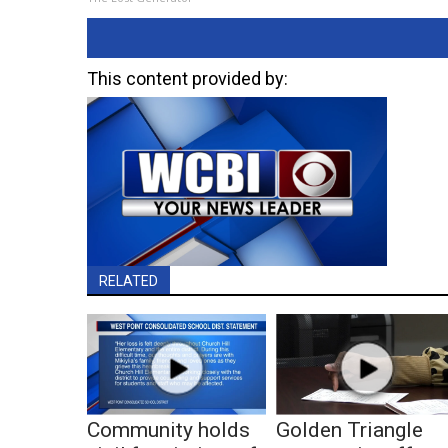
This content provided by:
RELATED
Community holds
Golden Triangle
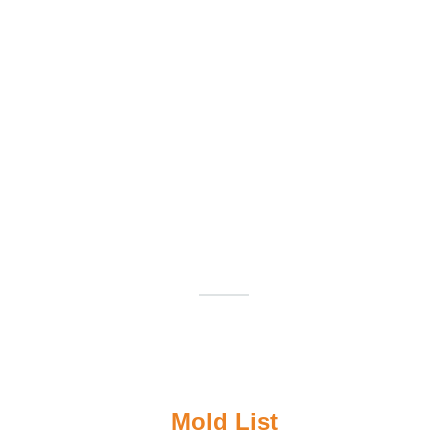
Mold List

══════════════════════════════

* **DIRECTIONS FOR THIS TASK**
This exercise calls for the records to be given again exactly, without the images.

* **ANSWER FOR THIS EXERCISE**
This content provided by:
RELATED
Community holds
Golden Triangle
Mold List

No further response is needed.